The example below is a 256x256x256 grid sdf.

Finding the good approach to multi-thread the grid gen was not easy and it wouldn't have gotten as fast without profiling to identify bottlenecks.

My first couple attempts were 20% faster but 1000% more cpu intensive.😬

@Az Looks realy nice!! Looking forward to trying it.
I have a question thought: I take that you are using an r-tree built from the triangles, for triangle culling on the SDF gen, right?
I thought that they where way less coarse than bvh on the last level, so how come there is that much of a perf gain?
Is it a more parallelization friendly in your implementation?
Thanks!

@JsMarq96 Actually the rtree can't be built in parallel, so it's worse than the bvh on that point.

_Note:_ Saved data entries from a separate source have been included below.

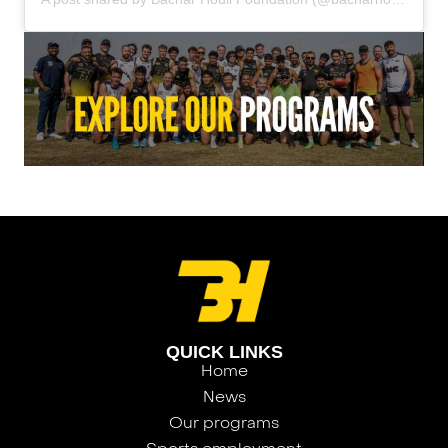
QUICK LINKS
Home
News
Our programs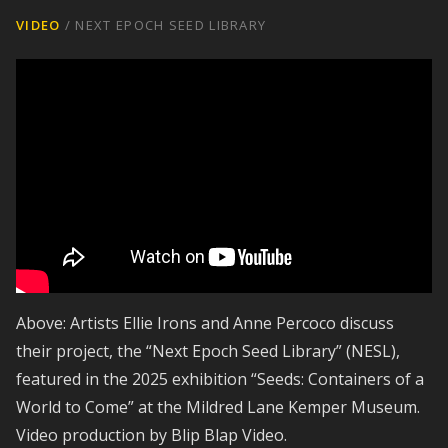
VIDEO
/
NEXT EPOCH SEED LIBRARY
Above: Artists Ellie Irons and Anne Percoco discuss
their project, the “Next Epoch Seed Library” (NESL),
featured in the 2025 exhibition “Seeds: Containers of a
World to Come” at the Mildred Lane Kemper Museum.
Video production by Blip Blap Video.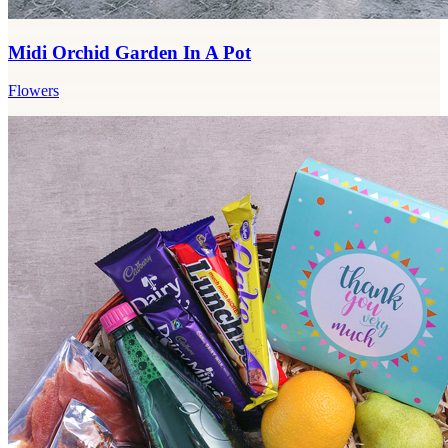
Midi Orchid Garden In A Pot
Flowers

The main reason is implementation details. I extended the bvh crate to support distance queries with minimal modifications to ease upstreaming. So the bvh traversal only uses the bounding box of the triangles to make decisions. This means keeping a (min, max) range and not pruning the tree very efficiently. On the other hand, the rtree was built for this kind of queries and was optimized for it.

@JsMarq96 Since the upstream PR is stalled, I further extended the bvh crate to use the exact distance to the triangle when reaching a leaf node. With this the difference between the two implementations is much smaller. The rtree is still faster, but the bvh is not that far behind (20-30% faster queries for rtree). I guess I'm good for a new release tomorrow. Thanks for the remark!

@Az WOW, it is instant now! Thanks ^^

@mo8it Awesome, love to hear it! Almost scary if it's too fast now.